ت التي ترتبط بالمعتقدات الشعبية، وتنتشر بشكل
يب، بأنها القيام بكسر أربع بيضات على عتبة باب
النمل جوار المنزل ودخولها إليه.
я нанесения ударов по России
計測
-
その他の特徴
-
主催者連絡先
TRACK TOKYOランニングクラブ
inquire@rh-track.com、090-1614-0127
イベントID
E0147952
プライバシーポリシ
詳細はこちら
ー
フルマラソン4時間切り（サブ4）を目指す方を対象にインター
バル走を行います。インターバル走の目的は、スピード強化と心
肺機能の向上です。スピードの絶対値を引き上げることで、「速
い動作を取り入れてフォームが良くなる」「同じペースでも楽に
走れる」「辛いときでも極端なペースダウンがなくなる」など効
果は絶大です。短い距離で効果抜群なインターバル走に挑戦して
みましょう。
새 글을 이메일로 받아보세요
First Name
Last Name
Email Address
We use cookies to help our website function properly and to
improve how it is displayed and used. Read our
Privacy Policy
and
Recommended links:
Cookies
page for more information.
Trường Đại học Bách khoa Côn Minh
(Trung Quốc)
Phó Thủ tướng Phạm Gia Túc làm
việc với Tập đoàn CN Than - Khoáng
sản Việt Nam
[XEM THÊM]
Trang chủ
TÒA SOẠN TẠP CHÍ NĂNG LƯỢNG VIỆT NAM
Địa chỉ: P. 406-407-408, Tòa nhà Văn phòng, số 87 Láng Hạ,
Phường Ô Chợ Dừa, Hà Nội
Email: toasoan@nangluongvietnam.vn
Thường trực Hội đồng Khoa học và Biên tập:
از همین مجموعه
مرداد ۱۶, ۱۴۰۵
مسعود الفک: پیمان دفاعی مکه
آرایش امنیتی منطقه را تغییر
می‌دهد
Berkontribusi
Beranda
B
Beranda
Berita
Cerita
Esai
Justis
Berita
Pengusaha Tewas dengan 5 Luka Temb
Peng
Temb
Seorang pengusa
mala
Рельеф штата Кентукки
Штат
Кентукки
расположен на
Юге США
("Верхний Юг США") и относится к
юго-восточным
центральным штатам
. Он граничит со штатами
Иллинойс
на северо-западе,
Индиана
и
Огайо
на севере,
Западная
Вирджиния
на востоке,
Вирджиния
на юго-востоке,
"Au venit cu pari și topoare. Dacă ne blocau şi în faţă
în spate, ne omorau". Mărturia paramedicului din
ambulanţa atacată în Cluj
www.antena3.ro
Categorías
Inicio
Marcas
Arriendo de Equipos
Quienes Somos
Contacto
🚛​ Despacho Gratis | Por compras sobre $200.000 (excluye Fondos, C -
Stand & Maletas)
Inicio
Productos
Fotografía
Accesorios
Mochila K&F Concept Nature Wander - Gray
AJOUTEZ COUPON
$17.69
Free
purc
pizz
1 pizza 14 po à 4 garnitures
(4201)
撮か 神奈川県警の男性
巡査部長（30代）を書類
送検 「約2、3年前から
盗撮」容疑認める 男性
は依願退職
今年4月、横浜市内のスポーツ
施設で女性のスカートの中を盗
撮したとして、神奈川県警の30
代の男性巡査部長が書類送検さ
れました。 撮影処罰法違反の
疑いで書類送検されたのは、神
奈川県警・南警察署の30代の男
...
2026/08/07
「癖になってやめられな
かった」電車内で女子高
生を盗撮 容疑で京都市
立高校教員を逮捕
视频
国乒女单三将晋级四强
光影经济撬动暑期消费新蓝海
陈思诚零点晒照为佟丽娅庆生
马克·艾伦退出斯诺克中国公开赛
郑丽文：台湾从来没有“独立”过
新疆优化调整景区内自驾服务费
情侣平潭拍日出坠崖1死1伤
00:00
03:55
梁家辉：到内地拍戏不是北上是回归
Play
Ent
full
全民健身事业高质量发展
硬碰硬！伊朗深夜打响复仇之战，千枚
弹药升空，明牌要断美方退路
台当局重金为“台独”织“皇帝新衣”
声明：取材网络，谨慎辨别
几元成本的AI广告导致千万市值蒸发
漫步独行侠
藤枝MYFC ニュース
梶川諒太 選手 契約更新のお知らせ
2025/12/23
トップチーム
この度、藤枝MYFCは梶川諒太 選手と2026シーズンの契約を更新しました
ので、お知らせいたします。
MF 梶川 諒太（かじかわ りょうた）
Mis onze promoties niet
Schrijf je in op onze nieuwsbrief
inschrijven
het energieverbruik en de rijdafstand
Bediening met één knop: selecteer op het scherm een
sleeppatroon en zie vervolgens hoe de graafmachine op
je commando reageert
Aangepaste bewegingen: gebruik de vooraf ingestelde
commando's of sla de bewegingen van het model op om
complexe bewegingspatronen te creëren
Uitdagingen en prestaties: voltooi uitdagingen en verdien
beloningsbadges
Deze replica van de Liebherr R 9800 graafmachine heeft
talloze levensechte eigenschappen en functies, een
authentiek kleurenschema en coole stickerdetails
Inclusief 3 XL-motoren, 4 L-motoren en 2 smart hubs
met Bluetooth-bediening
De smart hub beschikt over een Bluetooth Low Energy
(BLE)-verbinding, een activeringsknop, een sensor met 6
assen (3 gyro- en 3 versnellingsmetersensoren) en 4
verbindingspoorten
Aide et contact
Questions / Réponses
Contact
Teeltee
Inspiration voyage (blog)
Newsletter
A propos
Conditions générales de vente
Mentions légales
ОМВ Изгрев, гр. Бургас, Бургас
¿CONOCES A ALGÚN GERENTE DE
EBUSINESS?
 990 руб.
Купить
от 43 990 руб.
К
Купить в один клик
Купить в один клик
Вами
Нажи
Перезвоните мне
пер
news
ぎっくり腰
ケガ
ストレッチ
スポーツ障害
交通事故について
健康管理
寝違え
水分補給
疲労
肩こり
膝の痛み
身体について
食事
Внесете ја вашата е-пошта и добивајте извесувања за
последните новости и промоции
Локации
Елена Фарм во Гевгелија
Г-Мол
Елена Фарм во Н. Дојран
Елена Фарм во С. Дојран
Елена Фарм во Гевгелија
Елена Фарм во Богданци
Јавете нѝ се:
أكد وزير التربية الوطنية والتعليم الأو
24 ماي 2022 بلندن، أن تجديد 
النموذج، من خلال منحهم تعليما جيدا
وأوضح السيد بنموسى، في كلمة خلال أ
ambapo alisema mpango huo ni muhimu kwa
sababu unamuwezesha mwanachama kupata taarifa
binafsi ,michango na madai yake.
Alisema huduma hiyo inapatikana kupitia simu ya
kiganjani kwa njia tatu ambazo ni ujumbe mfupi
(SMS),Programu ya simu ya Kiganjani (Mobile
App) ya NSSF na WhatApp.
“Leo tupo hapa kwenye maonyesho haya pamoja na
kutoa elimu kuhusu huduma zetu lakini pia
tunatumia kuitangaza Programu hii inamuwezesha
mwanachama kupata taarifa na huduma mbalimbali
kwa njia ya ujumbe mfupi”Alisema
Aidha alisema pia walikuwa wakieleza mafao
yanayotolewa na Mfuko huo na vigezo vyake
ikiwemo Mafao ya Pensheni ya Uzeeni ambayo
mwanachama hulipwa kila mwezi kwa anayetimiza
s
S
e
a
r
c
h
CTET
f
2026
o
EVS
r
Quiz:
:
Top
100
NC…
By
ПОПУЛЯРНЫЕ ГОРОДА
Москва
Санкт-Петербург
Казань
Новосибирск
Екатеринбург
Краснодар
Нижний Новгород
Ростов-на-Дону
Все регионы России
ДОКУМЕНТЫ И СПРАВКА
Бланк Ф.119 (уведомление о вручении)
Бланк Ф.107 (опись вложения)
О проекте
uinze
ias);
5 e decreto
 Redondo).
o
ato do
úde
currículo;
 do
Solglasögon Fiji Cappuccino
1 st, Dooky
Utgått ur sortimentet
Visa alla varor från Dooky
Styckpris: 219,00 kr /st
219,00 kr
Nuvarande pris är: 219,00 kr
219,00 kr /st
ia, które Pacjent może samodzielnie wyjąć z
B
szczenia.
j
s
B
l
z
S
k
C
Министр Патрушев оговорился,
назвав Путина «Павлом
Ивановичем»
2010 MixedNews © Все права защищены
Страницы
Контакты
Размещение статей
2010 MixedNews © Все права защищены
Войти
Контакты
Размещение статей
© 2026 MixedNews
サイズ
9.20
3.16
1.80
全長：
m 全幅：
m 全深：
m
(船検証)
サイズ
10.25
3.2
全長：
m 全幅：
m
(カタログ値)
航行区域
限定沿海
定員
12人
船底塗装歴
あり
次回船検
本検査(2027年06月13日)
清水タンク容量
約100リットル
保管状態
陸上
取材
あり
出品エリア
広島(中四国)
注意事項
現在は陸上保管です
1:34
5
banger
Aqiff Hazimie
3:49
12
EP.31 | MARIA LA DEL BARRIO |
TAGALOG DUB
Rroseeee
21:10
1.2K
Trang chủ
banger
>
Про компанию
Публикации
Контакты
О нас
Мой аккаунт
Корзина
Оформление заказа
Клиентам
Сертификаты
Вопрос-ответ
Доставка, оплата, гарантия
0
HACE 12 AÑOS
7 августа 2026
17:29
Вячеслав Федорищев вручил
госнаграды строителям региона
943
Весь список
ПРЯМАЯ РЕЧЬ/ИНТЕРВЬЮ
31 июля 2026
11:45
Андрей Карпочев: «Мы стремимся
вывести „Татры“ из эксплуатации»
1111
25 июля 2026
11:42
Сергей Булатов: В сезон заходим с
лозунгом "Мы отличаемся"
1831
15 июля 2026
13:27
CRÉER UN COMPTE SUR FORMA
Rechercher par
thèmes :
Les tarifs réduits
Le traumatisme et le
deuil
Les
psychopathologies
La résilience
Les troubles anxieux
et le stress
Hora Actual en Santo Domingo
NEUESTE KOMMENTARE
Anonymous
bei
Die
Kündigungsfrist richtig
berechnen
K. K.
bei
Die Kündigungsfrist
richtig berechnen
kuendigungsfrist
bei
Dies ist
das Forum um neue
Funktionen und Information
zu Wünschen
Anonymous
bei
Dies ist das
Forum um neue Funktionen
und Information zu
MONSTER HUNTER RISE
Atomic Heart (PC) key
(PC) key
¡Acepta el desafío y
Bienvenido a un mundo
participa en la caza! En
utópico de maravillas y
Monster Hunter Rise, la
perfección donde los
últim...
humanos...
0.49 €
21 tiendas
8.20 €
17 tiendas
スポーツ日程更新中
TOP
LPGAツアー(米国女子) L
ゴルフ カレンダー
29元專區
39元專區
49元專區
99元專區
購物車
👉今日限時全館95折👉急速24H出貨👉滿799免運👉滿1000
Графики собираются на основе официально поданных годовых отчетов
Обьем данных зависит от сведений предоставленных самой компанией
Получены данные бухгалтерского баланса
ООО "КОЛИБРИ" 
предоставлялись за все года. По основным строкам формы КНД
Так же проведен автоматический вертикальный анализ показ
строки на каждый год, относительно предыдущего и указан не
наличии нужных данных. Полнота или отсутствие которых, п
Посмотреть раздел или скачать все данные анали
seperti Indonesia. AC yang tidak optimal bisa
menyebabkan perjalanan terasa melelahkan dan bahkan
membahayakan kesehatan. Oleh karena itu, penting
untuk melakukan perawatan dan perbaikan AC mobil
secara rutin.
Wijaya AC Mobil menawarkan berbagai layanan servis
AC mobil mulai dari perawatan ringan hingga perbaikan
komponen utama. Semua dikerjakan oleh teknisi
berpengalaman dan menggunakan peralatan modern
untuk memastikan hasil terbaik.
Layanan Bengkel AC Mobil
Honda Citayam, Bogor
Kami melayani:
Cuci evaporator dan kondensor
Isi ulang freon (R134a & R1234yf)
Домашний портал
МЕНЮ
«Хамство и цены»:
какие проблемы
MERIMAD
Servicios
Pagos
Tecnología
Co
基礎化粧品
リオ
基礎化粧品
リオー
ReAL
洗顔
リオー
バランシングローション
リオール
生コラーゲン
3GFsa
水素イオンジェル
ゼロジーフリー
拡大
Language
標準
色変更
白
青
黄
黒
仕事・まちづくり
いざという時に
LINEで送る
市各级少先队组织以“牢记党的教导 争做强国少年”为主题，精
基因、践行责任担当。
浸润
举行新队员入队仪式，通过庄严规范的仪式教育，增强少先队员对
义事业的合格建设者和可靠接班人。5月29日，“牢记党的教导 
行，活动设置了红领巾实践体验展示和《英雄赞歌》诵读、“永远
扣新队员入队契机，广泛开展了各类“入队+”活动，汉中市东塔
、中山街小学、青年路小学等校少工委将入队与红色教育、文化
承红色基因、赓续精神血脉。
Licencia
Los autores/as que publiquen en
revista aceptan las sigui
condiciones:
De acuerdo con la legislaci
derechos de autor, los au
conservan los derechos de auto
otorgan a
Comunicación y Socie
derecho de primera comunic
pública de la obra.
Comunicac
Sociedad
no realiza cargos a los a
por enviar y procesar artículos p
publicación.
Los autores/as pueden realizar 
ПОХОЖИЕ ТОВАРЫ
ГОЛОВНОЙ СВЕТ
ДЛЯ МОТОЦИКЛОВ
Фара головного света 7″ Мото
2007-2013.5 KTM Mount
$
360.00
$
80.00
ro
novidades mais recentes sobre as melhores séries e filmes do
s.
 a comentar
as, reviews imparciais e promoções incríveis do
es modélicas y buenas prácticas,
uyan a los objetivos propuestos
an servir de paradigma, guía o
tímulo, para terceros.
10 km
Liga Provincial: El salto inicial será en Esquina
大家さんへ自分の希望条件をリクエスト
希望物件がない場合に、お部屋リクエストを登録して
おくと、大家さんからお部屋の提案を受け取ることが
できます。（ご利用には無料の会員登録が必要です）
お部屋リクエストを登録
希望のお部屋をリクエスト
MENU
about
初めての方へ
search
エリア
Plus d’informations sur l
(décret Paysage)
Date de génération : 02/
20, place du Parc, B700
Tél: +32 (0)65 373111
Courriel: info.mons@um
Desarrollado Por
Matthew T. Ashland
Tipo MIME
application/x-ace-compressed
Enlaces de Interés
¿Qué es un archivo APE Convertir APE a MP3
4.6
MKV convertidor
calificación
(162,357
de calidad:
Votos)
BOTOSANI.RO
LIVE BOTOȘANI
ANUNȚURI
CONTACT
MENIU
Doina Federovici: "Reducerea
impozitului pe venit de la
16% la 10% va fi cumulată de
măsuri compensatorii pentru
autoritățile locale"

——————————

Display every line of the listing that contains the string "Kündigungsfrist".

Problem solution:
Kündigungsfrist richtig
Die Kündigungsfrist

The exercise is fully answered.